Medical Assistance Quick Explanation
by: Sarah Diedrick-Kasdorf, Senior Legislative Associate, Wisconsin Counties Association
Under the bill, the Department of Health Services is directed to study potential changes to the Medicaid state plan and to waivers Wisconsin has received from the federal government with regard to the state’s MA program.
The goal of the study is to recommend program changes that would:
- Increase the cost-effectiveness and efficiency of care and the care delivery system for MA programs.
- Limit switching from private health insurance to MA programs.
- Ensure the long-term viability and sustainability of MA programs.
- Advance the accuracy and reliability of eligible MA programs and claims determinations and payments.
- Improve the health status of individuals who receive benefits under the MA program.
- Align MA program benefit recipient and service provider incentives with health care outcomes.
- Support responsibility and choice of MA recipients.
If the Department of Health Services determines that revision of existing statutes or rules is necessary to advance one of the study goals, the Department could promulgate rules that do any of the following to the MA program:
- Require cost-sharing from recipients up to the maximum allowed by federal law or a waiver of federal law.
- Authorize providers to deny care or services if a program benefit recipient is unable to share costs, to the extent allowed by federal law or waiver.
- Modify existing benefits or establish various benefit packages for different groups of recipients.
- Revise provider reimbursement models for particular services.
- Mandate that program benefit recipients enroll in managed care.
- Restrict or eliminate presumptive eligibility.
- Impose restrictions on providing benefits to individuals who are not citizens of the United States (to the extent permitted by federal law).
- Set standards for establishing and verifying eligibility.
- Develop standards and methodologies to assure accurate eligibility determinations and redetermine continuing eligibility.
- Reduce income levels for purposes of determining eligibility to the extent allowed by federal waiver or law.
The department may makes these changes through the promulgation of an emergency rule. Do not need to follow the usual procedures.

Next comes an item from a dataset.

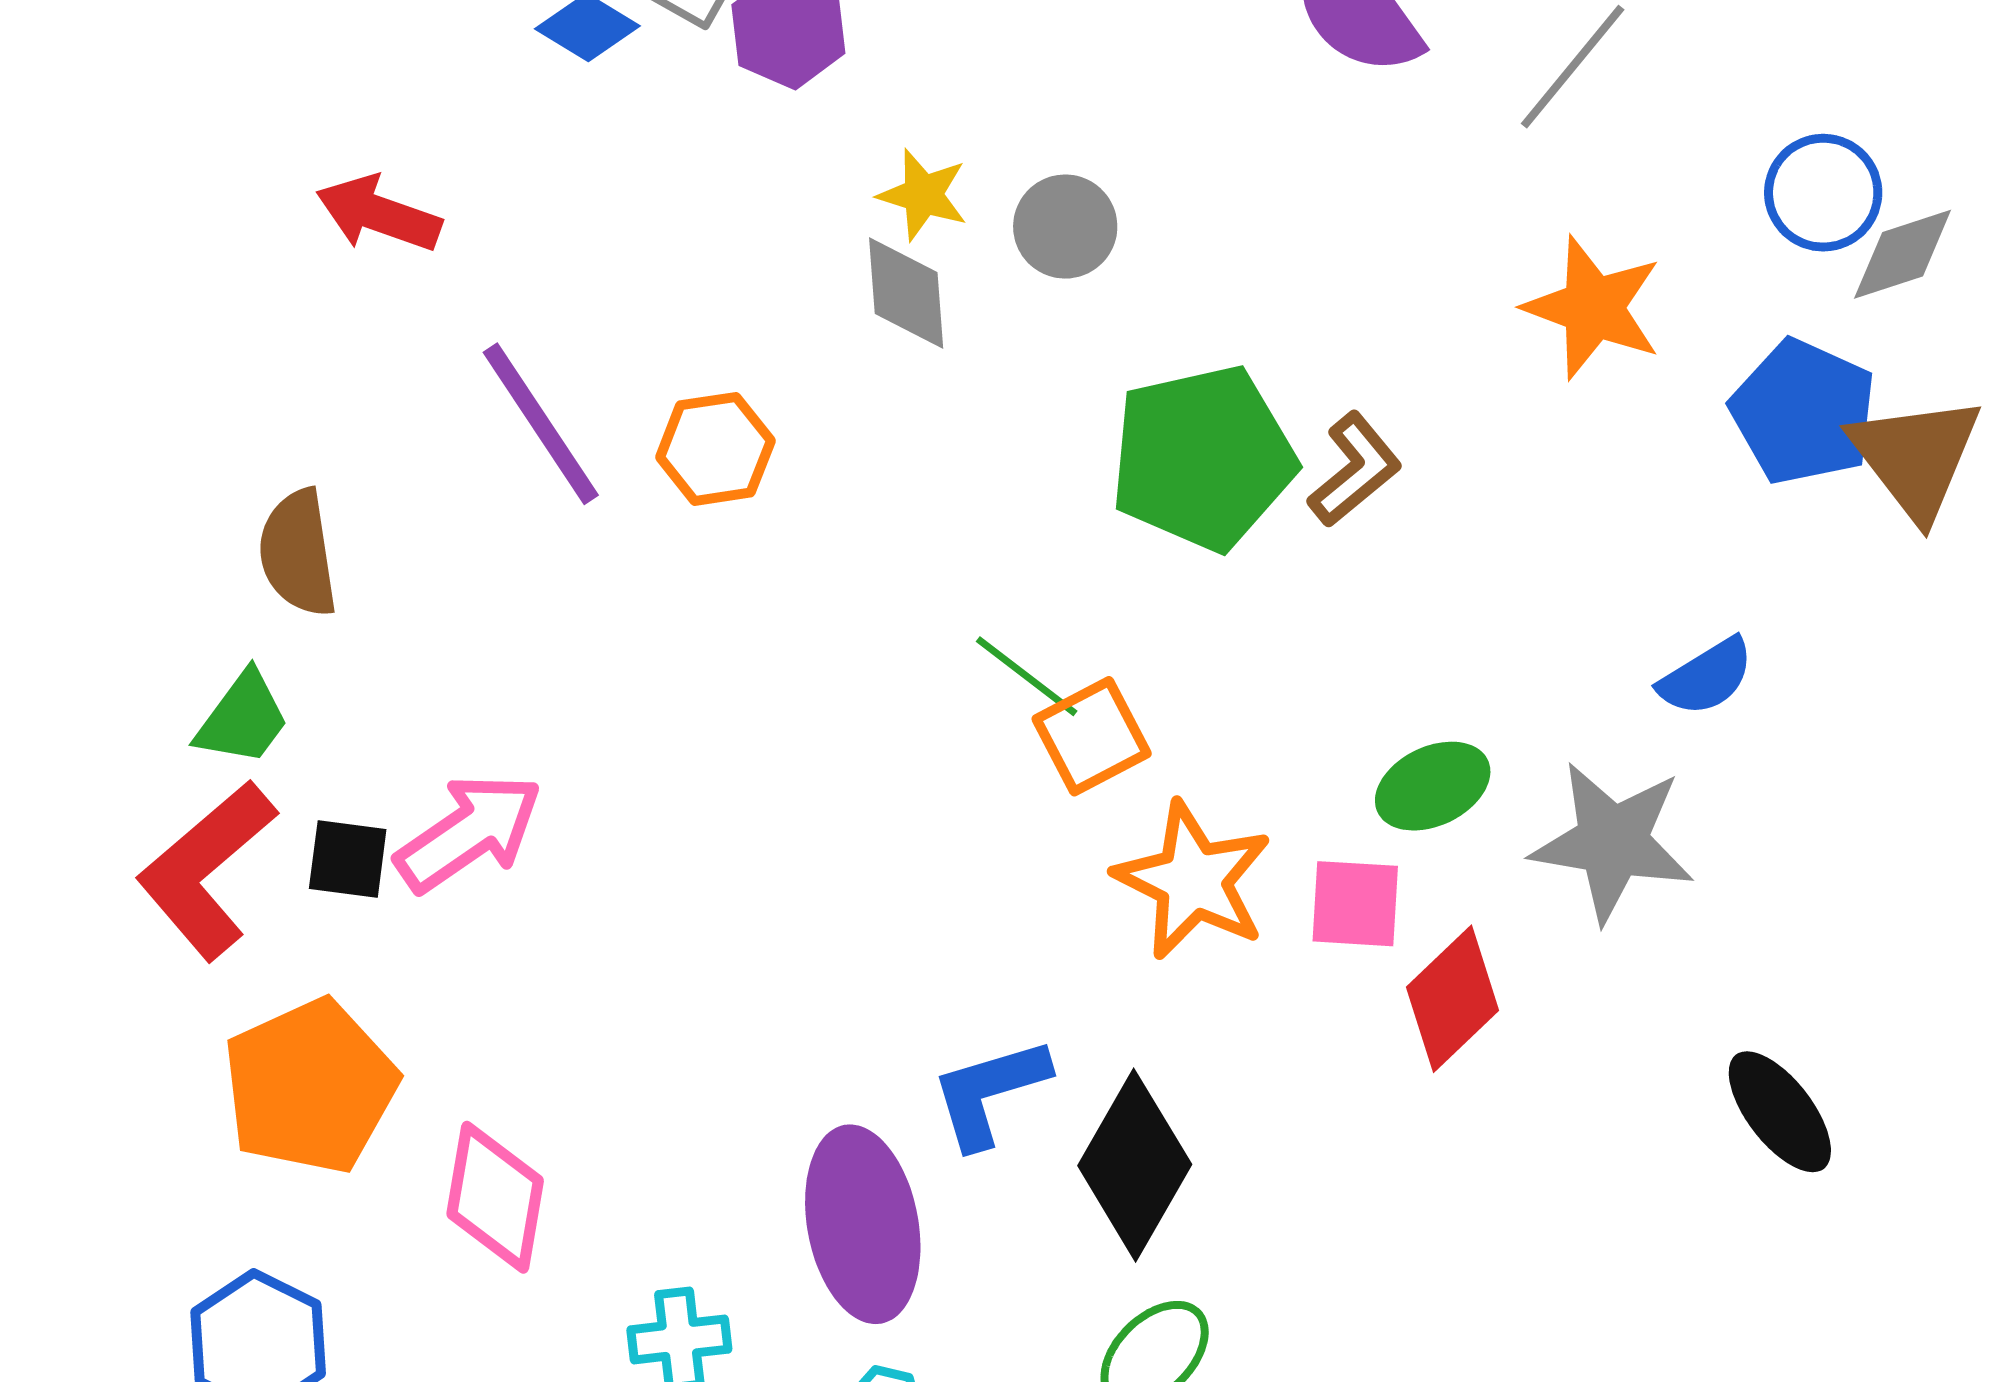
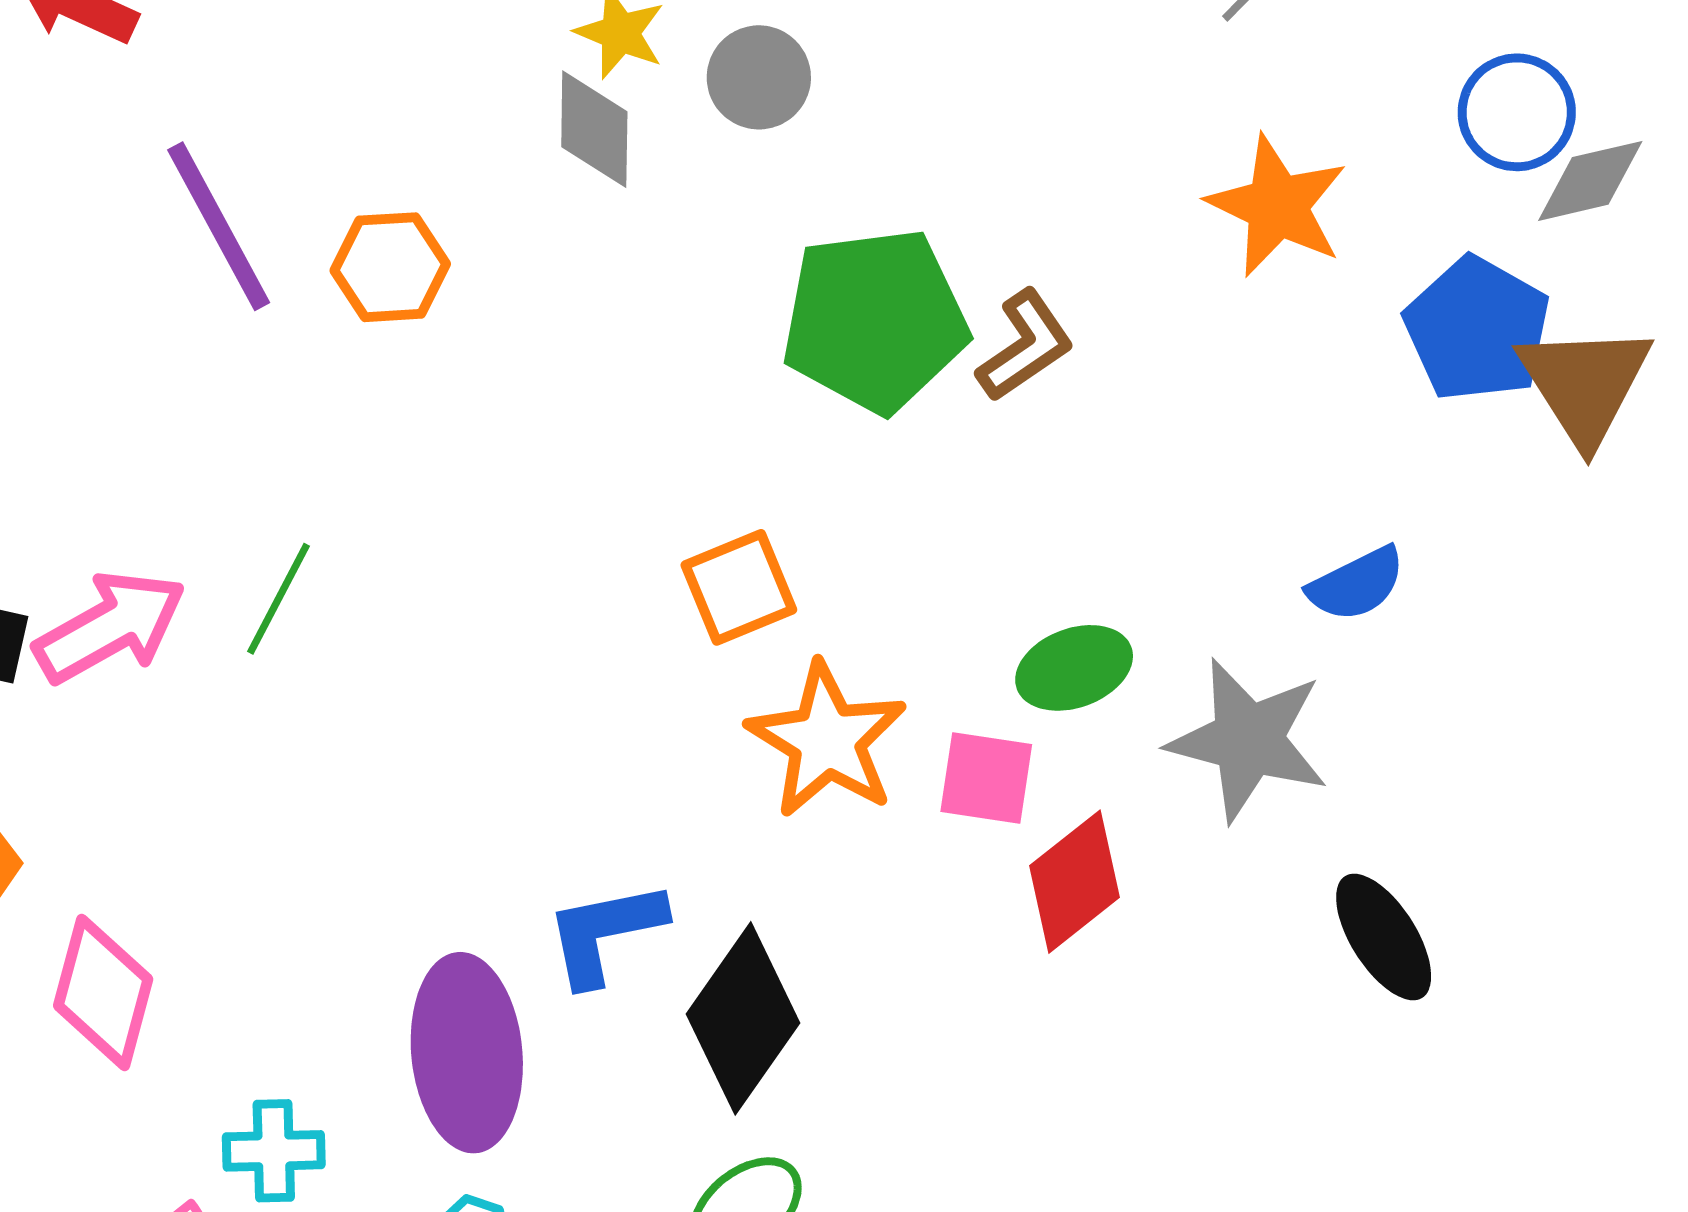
green line: (1027, 676) -> (278, 599), moved, turned 75
black ellipse: (1780, 1112) -> (1384, 937), moved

Rule changes only need to be submitted to the Joint Committee on Finance through a 14-day passive review process. DHS required to submit MA plan amendment or request a waiver, if necessary, to implement the rule change.
DHS also required to request a waiver from federal DHHS to permit DHS to have in effect eligibility standards, methodologies, and procedures under the state MA plan or waivers of federal laws relating to MA that are more restrictive than those in place on March 23, 2010.
If the waiver request is not approved by December 31, 2011, DHS is required to reduce income eligibility standards on July 1, 2012 for non-disabled, non-pregnant adults to 133% of the FPL, to the extent permitted under the Patient Protection and Affordable Care Act (state can request if it certifies to DHHS that it has a budget deficit).
All of these provisions sunset on January 1, 2015.
What MA programs are affected?
Broad range of MA programs including :
- BadgerCare Plus and its subprograms, including Core (childless adults) and the family planning waiver program.
- Medicaid for elderly, blind and disabled populations and its subprograms:
- SSI-related Medicaid
- MA purchase plan
- Institutional and community-based long-term care programs: Family Care, COP, CIP.
- Katie Beckett program
The LRB indicates that such emergency rules could not conflict with current statutory provisions relating to these programs, except those provisions that are referenced in the bill as not applicable if DHS promulgates rules that would conflict with these sections. The sections that impact counties are:
- Payments to counties for IM services
- Payments to ADRCs for conducting functional screens
- Payments to nursing homes
- MA eligibility and benefits
County human services concerns:
Loss of eligibility for clients.
Loss of federal matching dollars for county-matched services.
Changes in payment structure/levels.